3. Using GPU Devices#
pyrand can run on CUDA-capable GPU devices with the following installed:
NVIDIA graphic driver,
CUDA libraries.
CUDA Version
The version of CUDA libraries installed on the user’s machine should match the version of the CUDA libraries that pyrand package was compiled with. This includes matching both major and minor parts of the version numbers. However, the version’s patch numbers do not need to be matched.
Note
The pyrand package that is installed with either pip
or conda
already has built-in support for CUDA Toolkit. The latest version of pyrand is compatible with CUDA 11.7.x, which should match the CUDA version installed on the user’s machine.
The above methods are described in order below.
3.1. Install NVIDIA CUDA Toolkit#
The following instruction describes installing CUDA 11.7 for Ubuntu 22.04, CentOS 7, and Red Hat 9 (RHEL 9) on the X86_64 platform. You may refer to CUDA installation guide from NVIDIA developer documentation for other operating systems and platforms.
Attention
NVIDIA does not support macOS. You can install the NVIDIA CUDA Toolkit on Linux and Windows only.
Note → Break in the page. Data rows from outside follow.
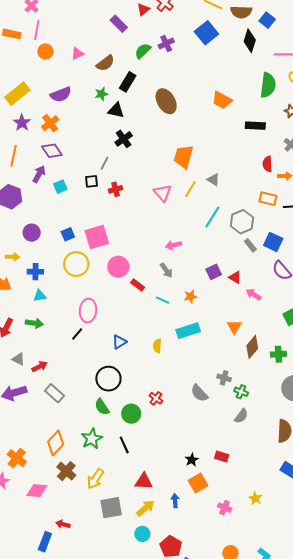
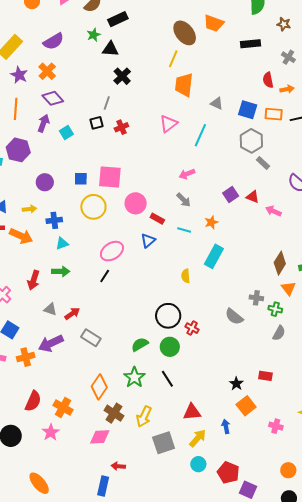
black rectangle: (128, 82) -> (118, 19), turned 42
brown ellipse: (166, 101) -> (185, 33), moved
yellow line: (190, 189) -> (173, 59), moved
pink triangle: (163, 193) -> (169, 124), turned 42
cyan line: (212, 217) -> (200, 135), moved
blue square: (68, 234) -> (81, 179), turned 32
pink square: (97, 237) -> (110, 177), turned 30
blue square: (273, 242) -> (248, 110), moved
pink ellipse: (88, 310) -> (112, 251), turned 60
orange triangle: (234, 327) -> (289, 288), moved
cyan rectangle: (188, 331) -> (214, 256), turned -35
blue triangle: (119, 342) -> (148, 241), moved
black circle: (108, 379) -> (168, 316), moved
green semicircle: (102, 407) -> (140, 344), turned 102
pink diamond: (37, 491) -> (100, 437), moved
3.1.1. Install NVIDIA Graphic Driver#
Register NVIDIA CUDA repository by
wget https://developer.download.nvidia.com/compute/cuda/repos/ubuntu2204/x86_64/cuda-keyring_1.0-1_all.deb
sudo dpkg -i cuda-keyring_1.0-1_all.deb
sudo apt update
sudo yum-config-manager --add-repo https://developer.download.nvidia.com/compute/cuda/repos/rhel7/x86_64/cuda-rhel7.repo
sudo yum clean all
sudo dnf config-manager --add-repo https://developer.download.nvidia.com/compute/cuda/repos/rhel9/x86_64/cuda-rhel9.repo
sudo dnf clean all
Install NVIDIA graphic driver with
export DEBIAN_FRONTEND=noninteractive
sudo -E apt install cuda-drivers -y
sudo yum -y install nvidia-driver-latest-dkms
sudo dnf -y module install nvidia-driver:latest-dkms
The above step might need a reboot afterwards to properly load NVIDIA graphic driver. Confirm the driver installation by
nvidia-smi
3.1.2. Install CUDA Toolkit#
It is not required to install the entire CUDA Toolkit (2.6GB). Rather, only the CUDA runtime library, cuBLAS, and cuSparse libraries are sufficient (700MB in total). These can be installed by
sudo apt install cuda-cudart-11-7 libcublas-11-7 libcusparse-11-7 -y
sudo yum install --setopt=obsoletes=0 -y \
cuda-nvcc-11-7.x86_64 \
libcublas-11-7.x86_64 \
libcusparse-11-7.x86_64
sudo dnf install --setopt=obsoletes=0 -y \
cuda-nvcc-11-7.x86_64 \
libcublas-11-7.x86_64 \
libcusparse-11-7.x86_64
Update PATH
with the CUDA installation location by
echo 'export PATH=/usr/local/cuda/bin${PATH:+:${PATH}}' >> ~/.bashrc
echo 'export CUDA_HOME=/usr/local/cuda${CUDA_HOME:+:${CUDA_HOME}}' >> ~/.bashrc
source ~/.bashrc
3.1.3. Install OpenMP#
In addition to CUDA Toolkit, make sure the OpenMP library is also installed using
sudo apt install libgomp1 -y
sudo yum install libgomp -y
sudo dnf install libgomp -y
3.2. Compile pyrand from Source with CUDA#
3.2.1. Install C++ Compiler and OpenMP#
Compile pyrand with either of GCC, Clang/LLVM, or Intel C++ compiler.
Install GNU GCC Compiler
sudo apt install build-essential libomp-dev
sudo yum group install "Development Tools"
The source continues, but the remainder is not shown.